__TASK TO COMPLETE__: Begin at the line that holds "муар, шелк +1000 руб. за 1 кв. м." and retype every line through the end of the material, both included. Leave out the pictures.

__EXTRACTED INFORMATION__:

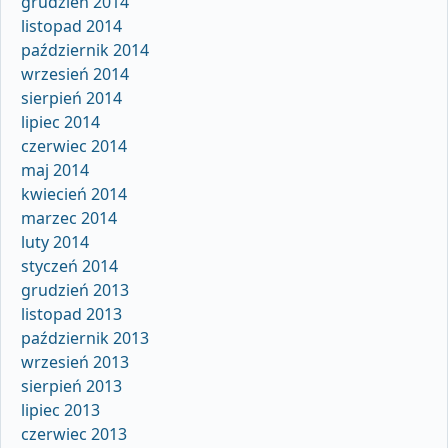
grudzień 2014
listopad 2014
październik 2014
wrzesień 2014
sierpień 2014
lipiec 2014
czerwiec 2014
maj 2014
kwiecień 2014
marzec 2014
luty 2014
styczeń 2014
grudzień 2013
listopad 2013
październik 2013
wrzesień 2013
sierpień 2013
lipiec 2013
czerwiec 2013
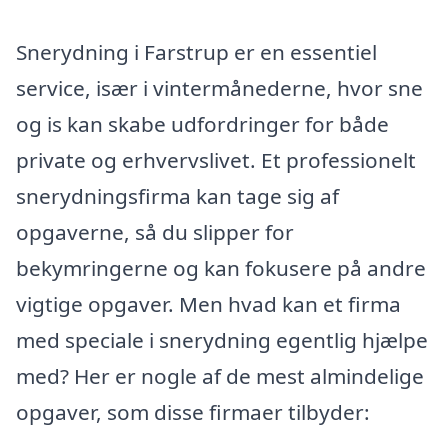
Snerydning i Farstrup er en essentiel
service, især i vintermånederne, hvor sne
og is kan skabe udfordringer for både
private og erhvervslivet. Et professionelt
snerydningsfirma kan tage sig af
opgaverne, så du slipper for
bekymringerne og kan fokusere på andre
vigtige opgaver. Men hvad kan et firma
med speciale i snerydning egentlig hjælpe
med? Her er nogle af de mest almindelige
opgaver, som disse firmaer tilbyder:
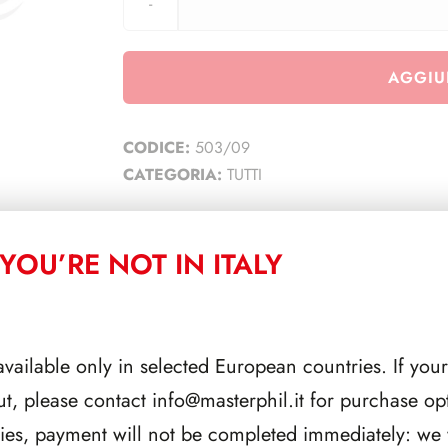
AGGIU
CODICE:
503/09
CATEGORIA:
TUTTI
YOU’RE NOT IN ITALY
CORRELATI
available only in selected European countries. If your
ut, please contact
info@masterphil.it
for purchase opt
ries, payment will not be completed immediately: we w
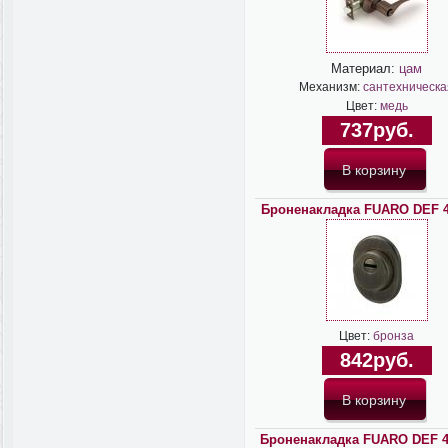
Материал:
цам
Механизм:
сантехническа
Цвет:
медь
737руб.
Броненакладка FUARO DEF 4
Цвет:
бронза
842руб.
Броненакладка FUARO DEF 4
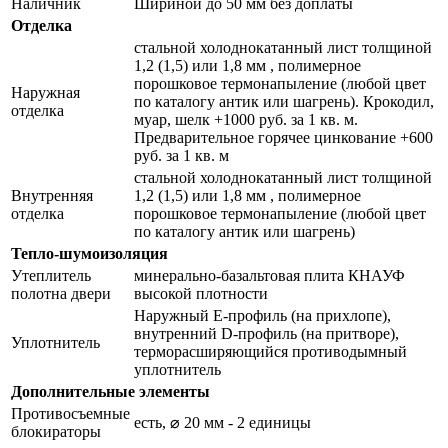
Наличник
Шириной до 50 мм без доплаты
Отделка
стальной холоднокатанный лист толщиной
1,2 (1,5) или 1,8 мм , полимерное
порошковое термонапыление (любой цвет
Наружная
по каталогу антик или шагрень). Крокодил,
отделка
муар, шелк +1000 руб. за 1 кв. м.
Предварительное горячее цинкование +600
руб. за 1 кв. м
стальной холоднокатанный лист толщиной
Внутренняя
1,2 (1,5) или 1,8 мм , полимерное
отделка
порошковое термонапыление (любой цвет
по каталогу антик или шагрень)
Тепло-шумоизоляция
Утеплитель
минерально-базальтовая плита КНАУФ
полотна двери
высокой плотности
Наружный Е-профиль (на прихлопе),
внутренний D-профиль (на притворе),
Уплотнитель
терморасширяющийся противодымный
уплотнитель
Дополнительные элементы
Противосъемные
есть, ⌀ 20 мм - 2 единицы
блокираторы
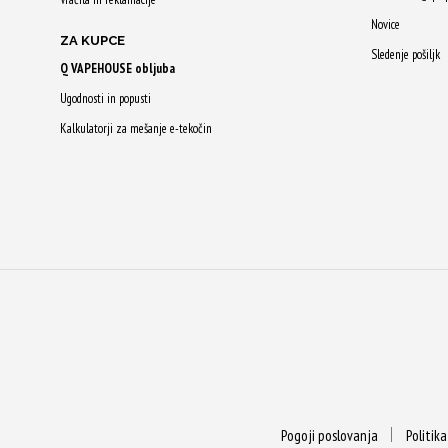
Novice
ZA KUPCE
Sledenje pošiljk
Q VAPEHOUSE obljuba
Ugodnosti in popusti
Kalkulatorji za mešanje e-tekočin
Pogoji poslovanja
Politik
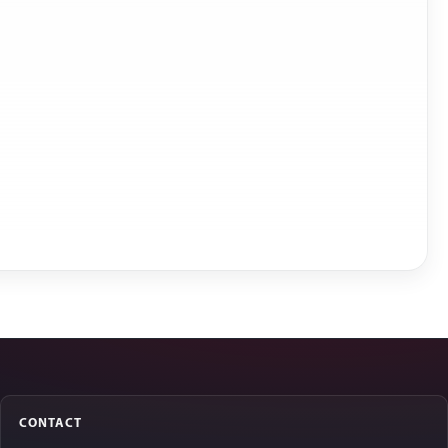
CONTACT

__REPLY__:
муар, шелк +1000 руб. за 1 кв. м.
Предварительное горячее цинкование +600
руб. за 1 кв. м
стальной холоднокатанный лист толщиной
Внутренняя
1,2 (1,5) или 1,8 мм , полимерное
отделка
порошковое термонапыление (любой цвет
по каталогу антик или шагрень)
Тепло-шумоизоляция
Утеплитель
минерально-базальтовая плита КНАУФ
полотна двери
высокой плотности
Наружный Е-профиль (на прихлопе),
внутренний D-профиль (на притворе),
Уплотнитель
терморасширяющийся противодымный
уплотнитель
Дополнительные элементы
Противосъемные
есть, ⌀ 20 мм - 2 единицы
блокираторы
Novice
ZA KUPCE
Sledenje pošiljk
Q VAPEHOUSE obljuba
Ugodnosti in popusti
Kalkulatorji za mešanje e-tekočin
Pogoji poslovanja
Politik
CONTACT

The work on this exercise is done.